As they dug up Elsie's pieces from Willesdon Cemetery.
"I have found broken blood vessels in her neck so it would seem
That Elsie Cameron did indeed hang lifeless from that beam."

The police said "Let's prove this story false or show it true.
We will suspend a hundredweight to see what it will do."
A clear indentation in the beam where it weighed,
But no such mark seen on the beam by Elsie's body made.

"Oh, gentlemen of the jury, you now have to decide
If Norman Thorne has told the truth or on his oath has lied.
The jury took but half an hour, the chairman he spoke out:
"We find our verdict guilty beyond reasonable doubt."

The judge put his black cap squarely on his head.
"I sentence you, John Norman Thorne, to hang till you are dead.
No nore you'll dance with Bessie, and you shall have no hope,
Except to dance in Wandsworth jail at the end of a rope."

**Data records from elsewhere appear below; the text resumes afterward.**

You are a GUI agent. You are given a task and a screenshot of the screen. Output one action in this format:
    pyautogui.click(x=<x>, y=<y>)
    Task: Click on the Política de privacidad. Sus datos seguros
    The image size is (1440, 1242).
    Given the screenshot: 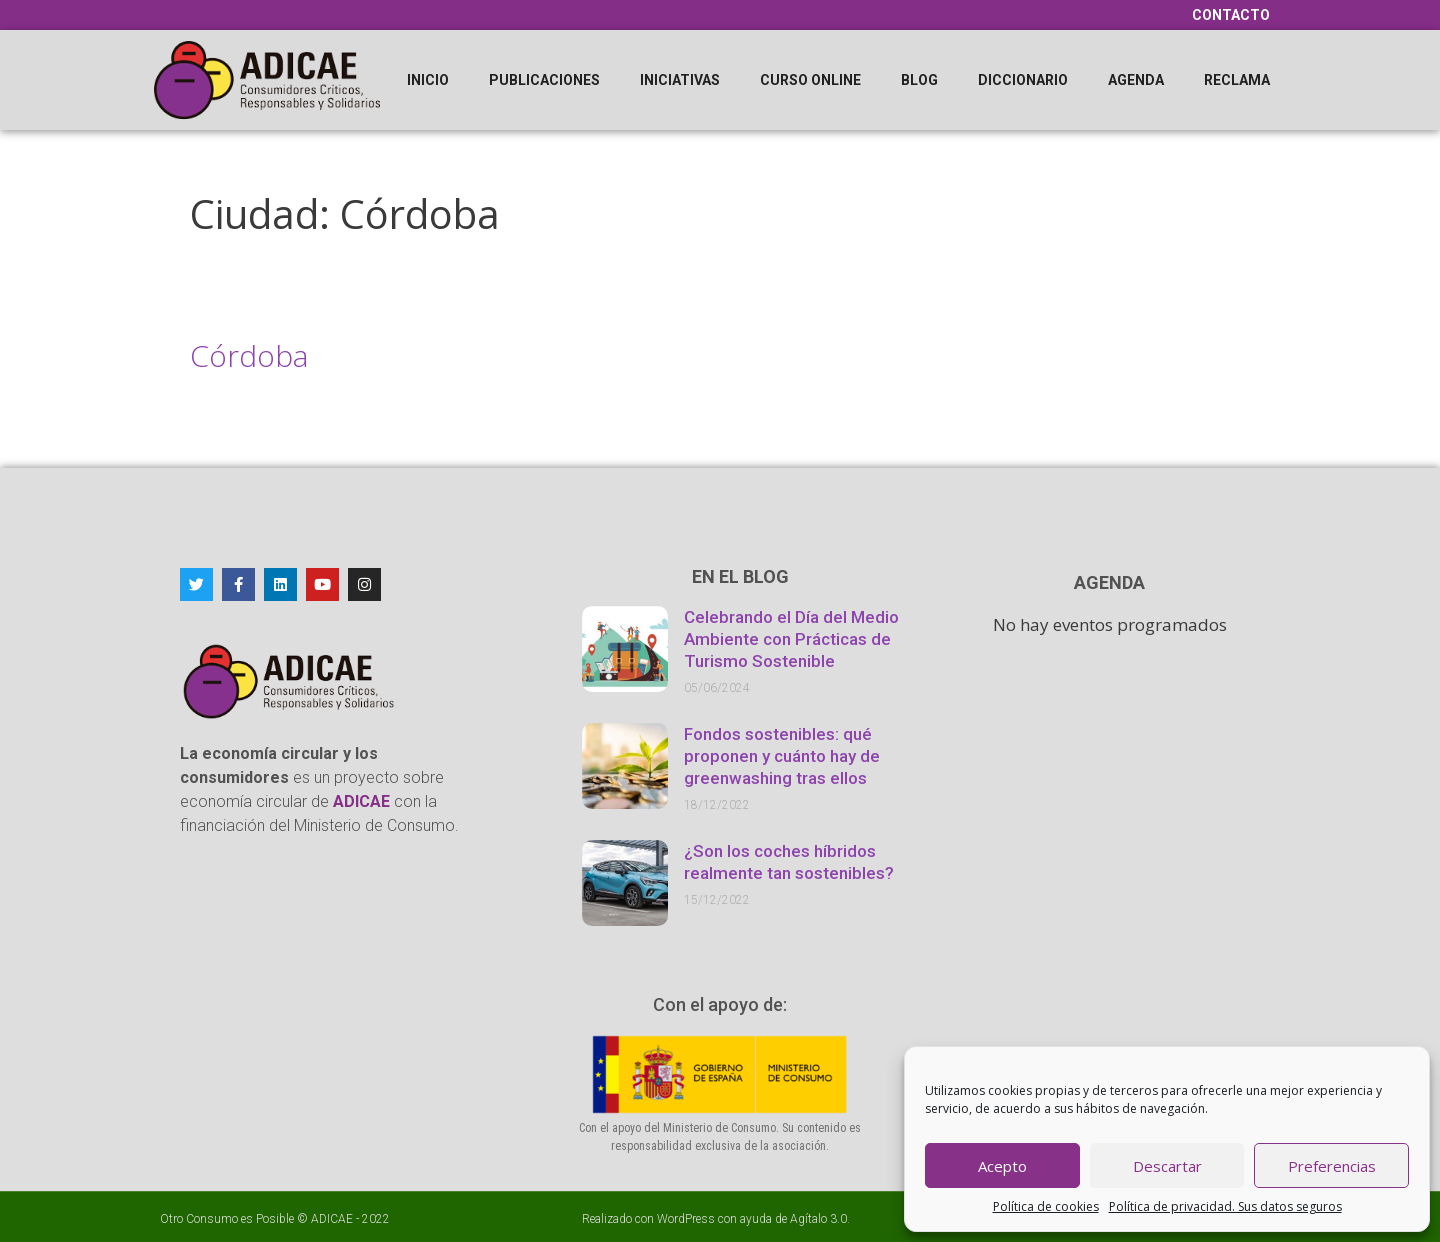 What is the action you would take?
    pyautogui.click(x=1225, y=1206)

"Oh, father,dearest father, oh don't you cry for me,
For I have been a martyr to Mr Spilsbury."
The Home Secretary said "No reprieve, I find the case quite clear."
And Norman went to meet his maker in the April of that year.

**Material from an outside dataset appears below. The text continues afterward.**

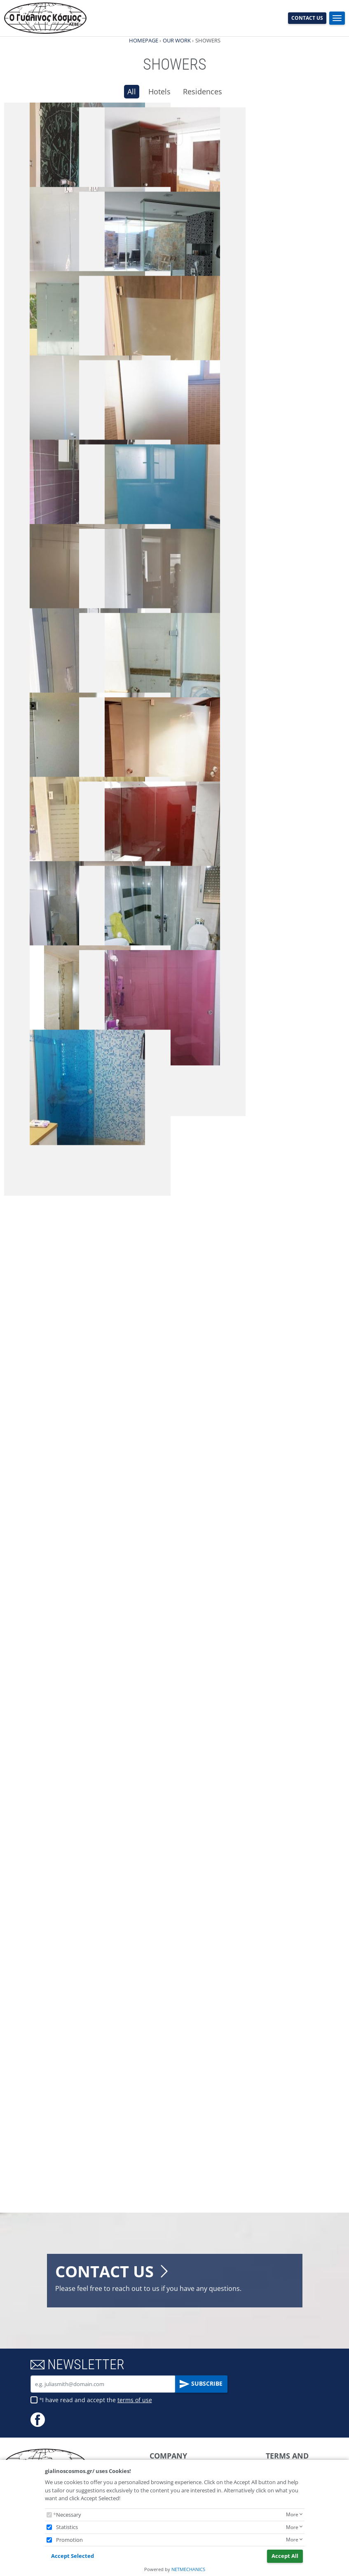 This screenshot has height=2576, width=349. Describe the element at coordinates (143, 40) in the screenshot. I see `HOMEPAGE` at that location.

And Jesus Christ loves Norman Thorne,The Bible tells him so
As he strains his eyes to read by the candle's glow.

Well, who knows the true story of that night so long ago
Elsie, Norman and their God are the only ones to know,
But many of that jury spent restless nights in bed
And thought they heard the ghost of Norman calling from his shed.

Now did he tell the honest truth or was it all a lie ?
Was justice done to Norman Thorne, did he deserve to die?
Or for mothers to tell their children: "If you don't behave,
Norman Thorne will cut you up and drag you to your grave."

Now even Mr Conan Doyle himself cast doubts upon this case,
And felt somewhat uneasy about poor Norman's fate,
But on one thing all expert views are wholly reconciled:
Elsie Cameron was never expecting any child.

In Kensal Green in London Town near the turn of the century
Was born a boy called Norman Thorne to an honest family
And Norman was an honest sort and a very straight furrow ploughed
To do his mother credit and to make his father proud.

And Jesus Christ loved Norman Thorne,The Bible told him so
As he strained his eyes to read by the candle's glow.

( I am indebted to my namesake Rupert Taylor for his
"Murders of Old Sussex",(Countryside Books, 1991).

I wrote the song because my mother has Norman Thorne's signature in a book given as a Sunday school prize.